To be good at advertising, it helps to “get” advertising. And to “get” advertising, it pays to “know” advertising – be aware of the advertising that came before, the advertising that’s out there now and yes, have opinions on advertising yet to come. But does that loop close with loving advertising? Do you have to love it to be good at it?
Not in my opinion. I’ll tell you why.
Naturally, I can only speak to what I know, and I’m only a lowly, casually clothed creative with fantastic shoes. Really. Killer footwear.
I think that any creative’s biggest challenge is to create connections where none previously existed. In advertising, we have a daily mandate to associate a product or service with a feeling, an activity or an aspirational byline. Our job is to find the delicate threads between two disconnected things, and make them feel so obvious that our audience intuitively links them for a long time to come. Other ads can only reveal how other people have done this. The best tool for this job is personal experience.

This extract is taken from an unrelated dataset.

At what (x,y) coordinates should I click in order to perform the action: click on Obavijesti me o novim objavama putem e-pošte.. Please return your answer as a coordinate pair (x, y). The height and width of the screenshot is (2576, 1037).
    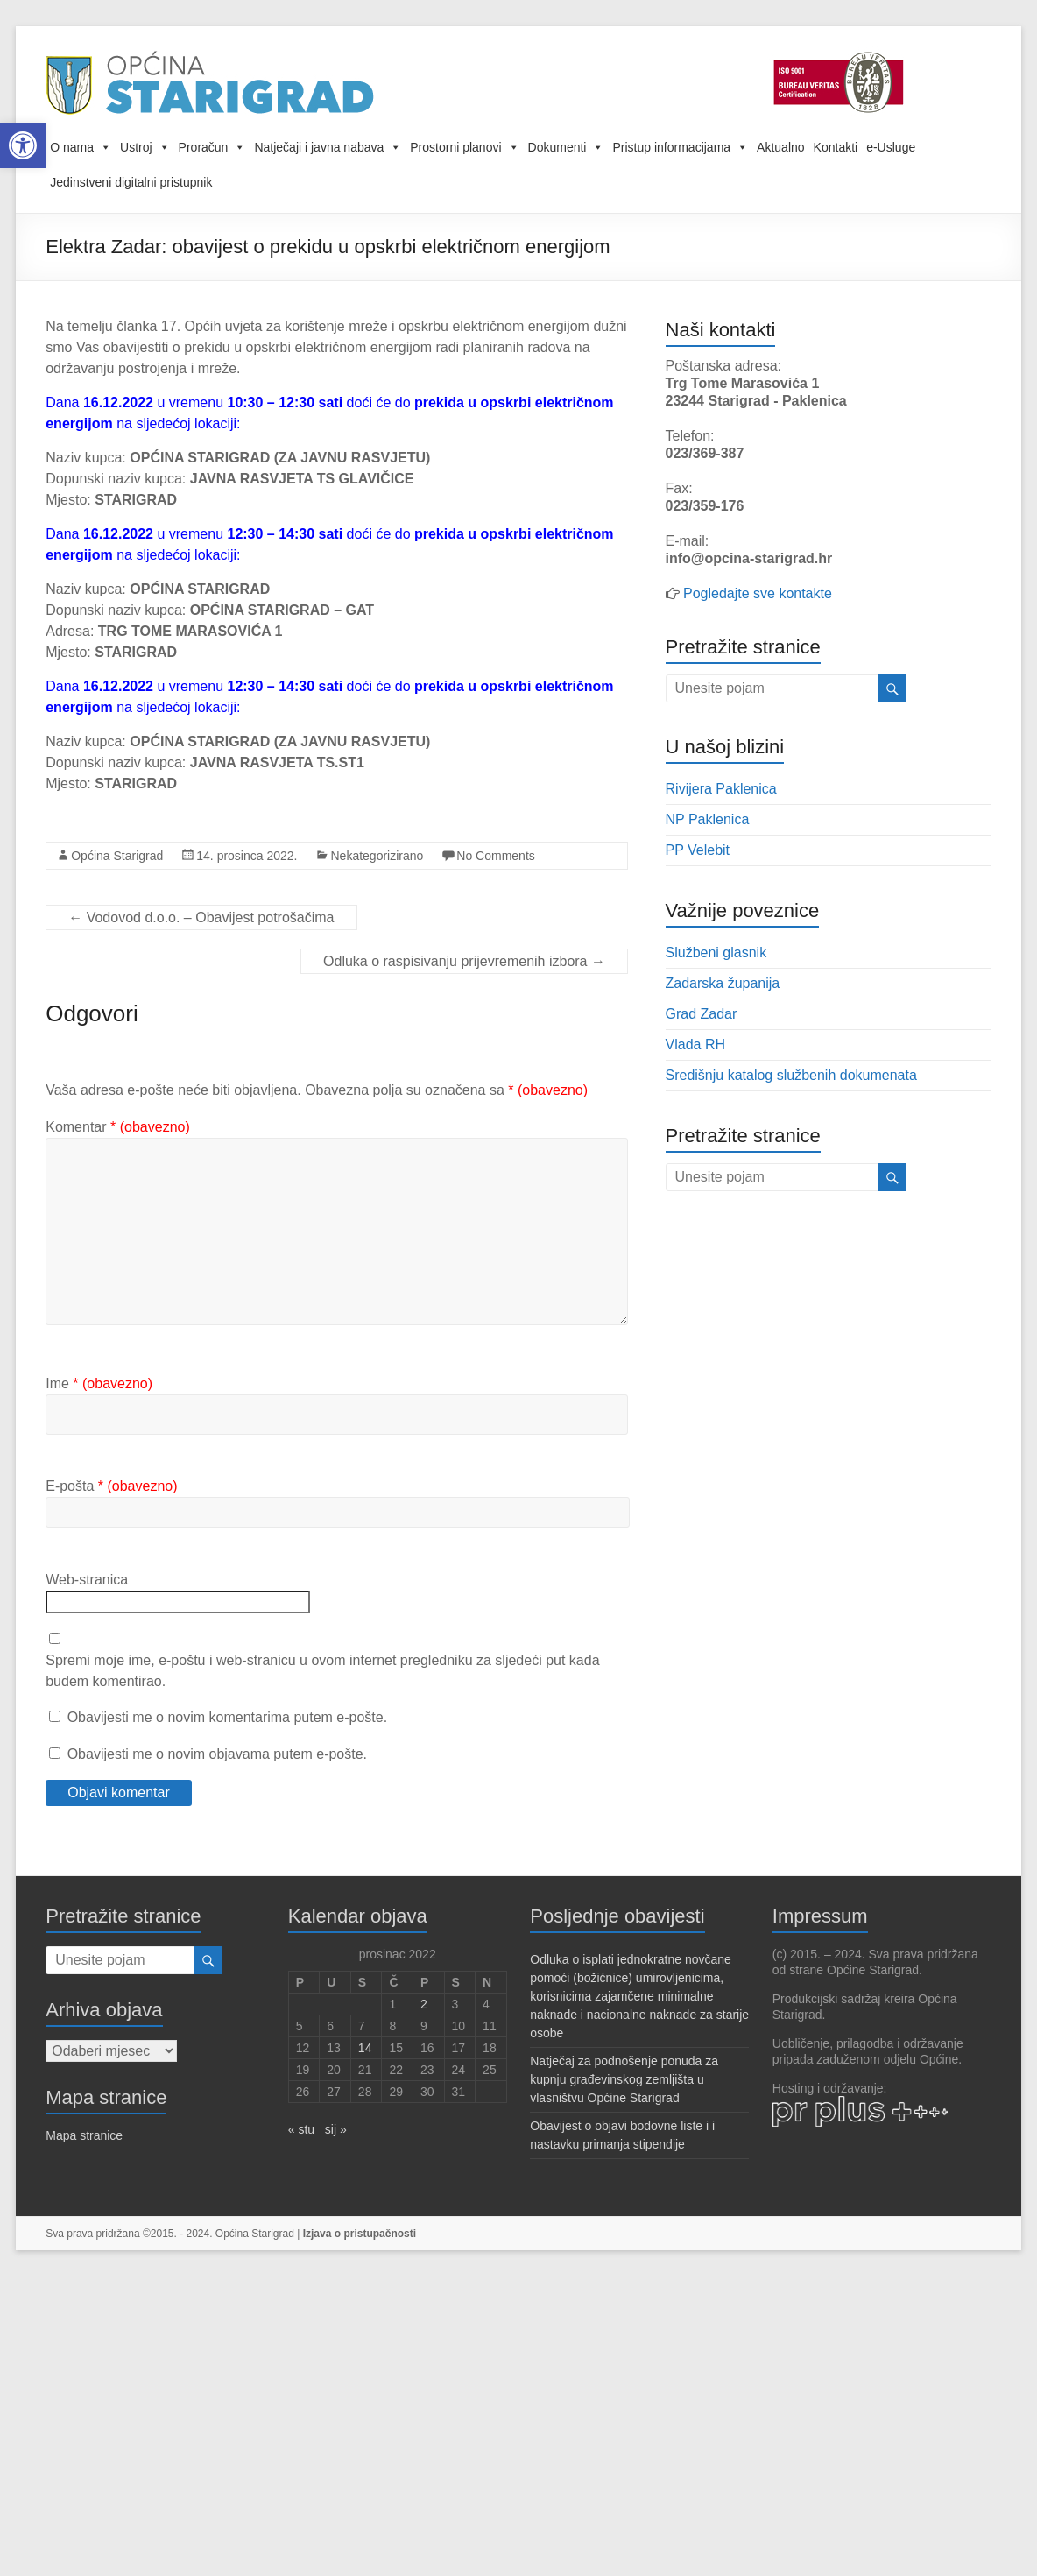     Looking at the image, I should click on (217, 1754).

Imagination has a torrid affair with experience. It is always trying to bend it, twist it, and make something of it. The greatest creative endeavors of all stripes are conceptually, cognitively and executionally totally dependent on having material to draw from. The same is true in advertising. Think of hallmark conceptual leaps: from Apple computers to George Orwell novels to the geographical explosion of a Monopoly board onto the city streets of London. Defining moments of our craft almost invariably require a deeper understanding of the social, physical or psychological world around us. You’re not going to find new insights into those things in Communication Arts annuals. No matter how many decades you comb through.
Loving advertising is about enthusiasm for your craft. But what about enthusiasm for the small details of everyday living? The lives well lived, the absurd human interest pieces, the tactile adventures? Those things add depth to your writing, gloss to your art direction. Detail to all things.
To my mind, creativity and curiosity have to be inherently linked. By looking at some of the foremost creative minds out there, we see how important exploration of the world is to their creative practice. In his TED talk, Stefan Sagmeister, the fêted designer, discusses why he takes one year off for every seven years of work. For Sagmeister, time off to explore his thoughts and the world around him is inherent to his success. They provide the fuel for the next seven years. They give him axis points he can link in the future.
I don’t dispute the importance of feeling compelled by other peoples’ creativity and connections. Knowing your landscape IS an experience. Similarly, I am not dismissing the power of loving what you do for a living. Having dedication to your art is as crucial to advertising as any other endeavor. It gives you the wings to find better solutions, delve into fine detail, be ambitious about your outputs. But it shouldn’t be your sole referent.
So perhaps I’m being blasphemous when I say that hearing “advertising is my life” saddens me to the degree it does. But the truth is, I’d always rather see someone’s individuality in their advertising than the other way around.